Wastewater recovery and reuse, on the other hand, on average uses about half the energy of desalination, and costs about half as much. Yet, while the technology exists to recover a large percent of wastewater, the world today only reuses about 4 percent of its wastewater.

Seeking solutions

Yes, the world’s water challenge is great. But it’s also solvable. We must focus on fueling water reuse. There are countries around the world leading the way forward.

Israel, despite its desert terrain, meager rainfall and population growth, currently boasts a water surplus; it is reusing 85-90 percent of its wastewater. Saudi Arabia recently announced a plan to reuse 65 percent of its wastewater.

Then there’s Singapore. The island city-state is reusing 30 percent of its water — punching well above its weight in terms of water reuse policies and technologies.

Globally, water reuse is taking root. But much more can be done (PDF) to drive more rapid and widespread adoption of reuse technologies, and we can learn from the experiences of countries such as Israel, Saudi Arabia and Singapore.

Governments around the world can implement policies that will change today’s approach to water management, and they can do that in four main ways:

1. Education and outreach

This is critical to advancing water recycling, not only to encourage its use, but also to overcome any public concerns about the safety and quality of recycled water. Local communities raise awareness through various common techniques used by governments worldwide, such as recognition awards and certificate programs.

Additionally, information dissemination and reporting of water consumption, discharge and recycling data through such channels as brochures, websites and advertising are also effective approaches to encouraging education and elevating awareness.

2. Removing barriers to adoption of reuse technologies

Barriers to water recycling and water recycling systems come in many forms: technological; financial; and regulatory. One of the biggest barriers is a municipal, state or regional water code that does not recognize use of recycled water.

In this case, the first steps are to set specific quality standards for recycled water and to provide guidance on the use of the reclaimed water. Additionally, revising plumbing codes and alleviating stringent permitting and inspection requirements for recycled water allows companies and communities to meet obligations that were otherwise difficult to attain.

3. Incentives

Incentives, such as direct subsidies, reduce government payments for the reintroduction of recovered water and provide regulatory relief for recycled water users through structured pricing mechanisms.

Additional incentives for water recycling and reuse include government procurement of water recycling and reuse equipment, requirements that government buildings and operations maximize their recycling and reuse of water, and structuring of water rights to reduce use of potable water.

4. Mandates and regulations

The requirement of water recovery systems and recycled water for certain large volume activities (irrigation) — continue to reinforce these initiatives along with the strong need for government participation.

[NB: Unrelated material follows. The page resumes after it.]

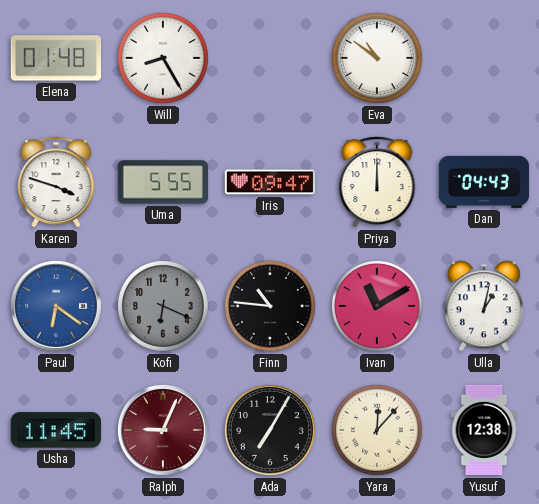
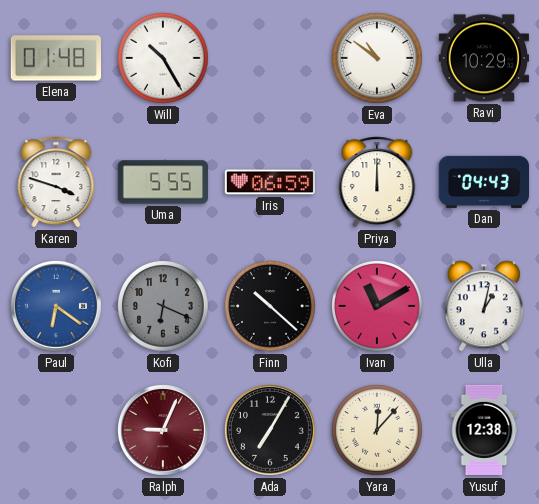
Will: 8:25 -> 10:25
Ravi: none -> 10:29
Iris: 09:47 -> 06:59
Finn: 10:46 -> 10:22
Usha: 11:45 -> none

Through more creative, private-public partnerships among industries, communities, municipalities and government, we can protect and enhance performance and competitiveness, as well as protect one of our most important natural resources. Future success depends on our ability to work together.

New levels of efficiency must continually be encouraged through education, conservation, governance and incentives. Understanding the risks — and the opportunities — will place businesses and governments in a more competitive position to lead and succeed in a carbon and water-constrained economy, and ultimately secure a future of water sustainability.